Et vous percevez surtout les silences ; ils sont tellement assourdissants que vous en perdez votre propre équilibre. De ceux que vous aviez pourtant tant « aimés » ! Pas tous, loin de là, il y en a beaucoup parmi tous les collègues croisés qui conserveront de votre passage dans leur cursus de vie, un souvenir fort ; je sais que j’ai marqué toute une génération, ils me le disent, mais plus personne ne peut rien pour moi. Le rouleau compresseur est en train de passer…

Et le Ministère dans tout ça, où est-il ? celui qui vous gérait, vous détachait pour des missions de confiance, qui avait fait de vous un cadre de classe exceptionnelle ; formateur parmi les formateurs, dynamiseur de système parmi les dynamiseurs. Eh bien, il acte votre départ à la retraite : une simple pièce administrative mais pas un coup de fil ; il n’y a plus aucun humain de l’autre côté, que des ordinateurs.

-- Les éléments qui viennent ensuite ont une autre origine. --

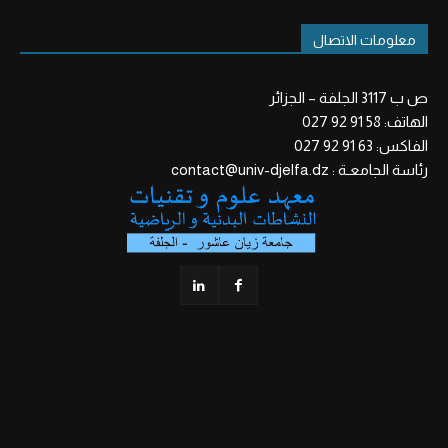
معلومات الاتصال
ص ب 3117 الجلفة – الجزائر
الهاتف: 58 91 92 027
الفاكس: 63 91 92 027
رئاسة الجامعـة : contact@univ-djelfa.dz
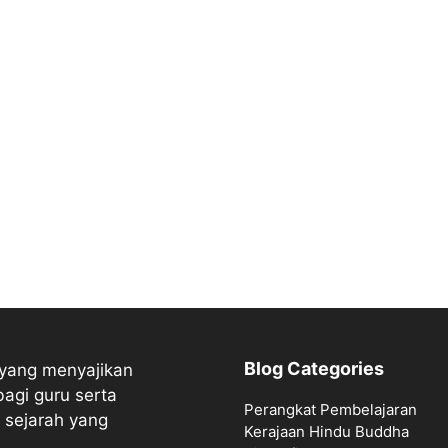
Blog Categories
 yang menyajikan
bagi guru serta
Perangkat Pembelajaran
 sejarah yang
Kerajaan Hindu Buddha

Vous partez dans l’anonymat le plus complet. Un simple accusé réception : l’expression utilisée n’est -elle pas significative « vous êtes radié de la fonction publique ». On ne vous a pas répondu et on ne vous répondra plus.

C’est cela que j’ai vécu à un moment ou la parole de l’Etat n’a pas été tenue. Et il en est de même pour les organismes de tutelle avec qui vous aviez travaillé souvent de façon étroite, de façon directe ou indirecte, pour le rayonnement sportif de la France (ANS, AS DTN) ; tous sont devenus si étrangement solidaires de ce nouvel équilibre des forces.

Et ce ne sont pas les propos de la ministre qui gentiment vous aura répondu qui modifieront l’impression que vous ressentez à ce moment précisément ; parce que les mots qui se veulent réconfortants témoignent en fait qu’ils ne mesurent pas à leur juste valeur, l’implication qui a été la vôtre durant toutes ces années et le sentiment de forte injustice qui ressort de cet abandon de l’Etat.

Tout le monde est désolé parce qu’il vous est arrivé mais il y a un enjeu majeur autour duquel la nation doit faire corps : les Jeux, et il n’est pas venu le moment de se soucier de votre petite personne, des conditions de votre départ et de l’imposture dont vous avez été victime, par un petit nombre de personnes, toujours les mêmes. Ils étaient là cachés dans la pénombre à attendre que vous partiez parce que l’héritage que vous laissez est inestimable ; ils vont pouvoir se délecter. Qu’elles reposent en paix -ces personnes- avec leur conscience ; le temps les rattrapera. Car si le temps ne va pas vers plus d’humanité, alors l’humanité aura perdu son temps…

Je ne regarderai pas grand-chose des Jeux, je ne fais plus partie de la confrérie ; je ne suis plus un membre de la communauté française. ON m’a trahi ; ne me demandez pas d’offrir ma solidarité…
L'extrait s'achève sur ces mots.